Sections

Du quark à l’Univers, la physique d’un infini à l’autre

Dossier
Paru le 27.10.2023
Une année sous le signe de la physique

Du quark à l’Univers, la physique d’un infini à l’autre

25.11.2022, par
Les scientifiques cherchent des traces de la fameuse matière noire qui leur échappe encore.
Quels sont les liens entre l’infiniment petit et l’infiniment grand ? Comment les briques fondamentales de la matière s’assemblent-elles pour former des étoiles, des galaxies ou des trous noirs ? Tout juste paru, le livre "Étonnants infinis" nous embarque au cœur d’une grande aventure scientifique retracée par une quarantaine de chercheurs. Ursula Bassler, coordonnatrice de l'ouvrage, nous en explique les enjeux.

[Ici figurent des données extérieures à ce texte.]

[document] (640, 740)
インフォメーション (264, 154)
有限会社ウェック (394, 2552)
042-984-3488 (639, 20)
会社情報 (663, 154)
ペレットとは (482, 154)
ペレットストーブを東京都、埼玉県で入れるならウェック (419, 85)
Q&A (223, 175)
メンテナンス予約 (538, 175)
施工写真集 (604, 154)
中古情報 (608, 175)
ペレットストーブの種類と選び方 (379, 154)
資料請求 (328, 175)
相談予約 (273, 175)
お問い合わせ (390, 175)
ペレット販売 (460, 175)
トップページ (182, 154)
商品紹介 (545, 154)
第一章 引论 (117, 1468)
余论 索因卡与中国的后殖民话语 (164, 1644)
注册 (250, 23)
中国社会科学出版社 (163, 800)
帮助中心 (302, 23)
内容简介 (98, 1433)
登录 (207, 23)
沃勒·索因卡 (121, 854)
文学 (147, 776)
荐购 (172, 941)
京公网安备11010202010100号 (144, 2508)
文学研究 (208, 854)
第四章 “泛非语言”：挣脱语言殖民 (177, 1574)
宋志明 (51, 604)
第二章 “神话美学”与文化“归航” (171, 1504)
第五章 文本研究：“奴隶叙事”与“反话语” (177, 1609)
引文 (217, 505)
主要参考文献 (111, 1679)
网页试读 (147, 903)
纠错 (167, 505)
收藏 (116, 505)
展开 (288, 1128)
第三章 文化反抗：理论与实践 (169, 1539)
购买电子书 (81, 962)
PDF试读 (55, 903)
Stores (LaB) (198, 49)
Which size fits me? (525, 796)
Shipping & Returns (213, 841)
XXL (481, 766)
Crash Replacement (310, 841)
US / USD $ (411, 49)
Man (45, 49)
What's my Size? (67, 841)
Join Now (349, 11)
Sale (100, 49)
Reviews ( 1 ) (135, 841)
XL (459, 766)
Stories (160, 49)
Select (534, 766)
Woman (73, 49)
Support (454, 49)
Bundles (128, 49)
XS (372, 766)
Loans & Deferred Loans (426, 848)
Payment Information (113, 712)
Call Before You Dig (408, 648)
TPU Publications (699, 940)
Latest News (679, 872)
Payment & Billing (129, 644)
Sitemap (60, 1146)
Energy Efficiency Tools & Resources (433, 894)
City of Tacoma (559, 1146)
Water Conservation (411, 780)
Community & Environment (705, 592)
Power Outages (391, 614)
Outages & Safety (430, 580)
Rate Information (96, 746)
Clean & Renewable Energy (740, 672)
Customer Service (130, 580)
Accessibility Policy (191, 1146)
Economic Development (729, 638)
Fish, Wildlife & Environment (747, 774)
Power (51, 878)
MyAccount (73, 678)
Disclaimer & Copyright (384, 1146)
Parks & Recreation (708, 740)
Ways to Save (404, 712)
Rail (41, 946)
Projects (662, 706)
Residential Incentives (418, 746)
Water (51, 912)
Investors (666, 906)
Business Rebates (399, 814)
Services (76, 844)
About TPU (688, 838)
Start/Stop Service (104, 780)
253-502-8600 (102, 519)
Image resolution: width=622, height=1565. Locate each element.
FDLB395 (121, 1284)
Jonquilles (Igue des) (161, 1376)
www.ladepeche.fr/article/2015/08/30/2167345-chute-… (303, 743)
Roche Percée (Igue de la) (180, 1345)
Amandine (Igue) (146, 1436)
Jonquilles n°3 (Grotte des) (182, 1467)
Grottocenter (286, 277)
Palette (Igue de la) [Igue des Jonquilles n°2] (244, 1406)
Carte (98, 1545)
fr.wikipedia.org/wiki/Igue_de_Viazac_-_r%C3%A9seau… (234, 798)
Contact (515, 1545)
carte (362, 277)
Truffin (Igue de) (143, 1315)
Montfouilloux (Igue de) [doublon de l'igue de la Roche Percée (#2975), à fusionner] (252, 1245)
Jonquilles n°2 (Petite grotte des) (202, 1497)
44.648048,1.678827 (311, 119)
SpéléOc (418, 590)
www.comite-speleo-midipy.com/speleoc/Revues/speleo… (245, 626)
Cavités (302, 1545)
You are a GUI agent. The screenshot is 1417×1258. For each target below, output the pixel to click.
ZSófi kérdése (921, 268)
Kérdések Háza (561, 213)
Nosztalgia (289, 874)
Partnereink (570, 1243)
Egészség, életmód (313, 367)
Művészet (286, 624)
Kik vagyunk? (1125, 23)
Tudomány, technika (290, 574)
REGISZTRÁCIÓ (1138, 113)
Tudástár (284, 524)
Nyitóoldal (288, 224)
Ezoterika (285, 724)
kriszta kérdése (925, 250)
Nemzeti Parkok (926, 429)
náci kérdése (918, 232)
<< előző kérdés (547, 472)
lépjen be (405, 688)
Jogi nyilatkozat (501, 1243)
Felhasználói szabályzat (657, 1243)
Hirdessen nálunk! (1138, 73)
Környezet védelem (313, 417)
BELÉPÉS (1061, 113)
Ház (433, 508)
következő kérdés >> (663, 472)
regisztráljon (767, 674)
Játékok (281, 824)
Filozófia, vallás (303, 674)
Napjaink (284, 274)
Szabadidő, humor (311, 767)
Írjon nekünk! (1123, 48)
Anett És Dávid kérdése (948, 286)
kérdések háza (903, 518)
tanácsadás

Pourquoi aborder l’infiniment grand et l’infiniment petit dans un seul ouvrage ? Qu’est ce qui les lie l’un à l’autre ?
Ursula Bassler1. L’ambition des physiciens est de faire une description cohérente de l’Univers basée sur des lois universelles. Le lien entre la physique de l’infiniment grand et celle de l’infiniment petit s’établit naturellement. On cherche à montrer à quel point les observations cosmologiques ont des conséquences sur la physique des particules, et vice-versa. Par exemple, le boson de Higgs découvert en 2011, a joué un rôle fondamental aux premiers instants de l’Univers. On sait aussi qu’au moment du Big Bang, il y avait autant de matière que d’antimatière. Or, nous sommes dans un Univers fait de matière. Savoir ce qu’est devenue l’antimatière est une question qui tracasse autant les cosmologistes que les physiciens des particules.
 
Autre exemple, on sait que l’Univers est en expansion sous l’impulsion d’une énergie noire et s’est structuré grâce à la présence de matière noire. Les physiciens de l’infiniment petit sont actuellement à la recherche des manifestations particulaires de cette matière. Enfin, il y a tout un pan de la physique qui s’intéresse aux astroparticules. Les rayons cosmiques, les neutrinos cosmiques, les ondes gravitationnelles sont tous des messagers des phénomènes astrophysiques qui se déroulent dans l’Univers.
 

 

Quel a été le processus de rédaction ?
U. B. Il s’agit d’une œuvre collective basée sur les contributions de quarante chercheurs de l’Institut national de physique nucléaire et de physique des particules (IN2P3), mais aussi de l’Institut de physique (INP) et de l’Institut national des sciences de l’Univers (Insu) du CNRS. Les scientifiques ont réalisé un effort important pour vulgariser et rendre concrète leur recherche. Ensuite, nous avons retravaillé les textes pour obtenir un récit qui se lise facilement et qui présente le contexte historique des grandes découvertes. Quelque chose qui caractérise la recherche dans les sciences physiques est qu’elle se fait le plus souvent au sein de grandes collaborations internationales. Ce livre a été conçu dans le même esprit collaboratif pour donner un aperçu large de la recherche à l’IN2P3.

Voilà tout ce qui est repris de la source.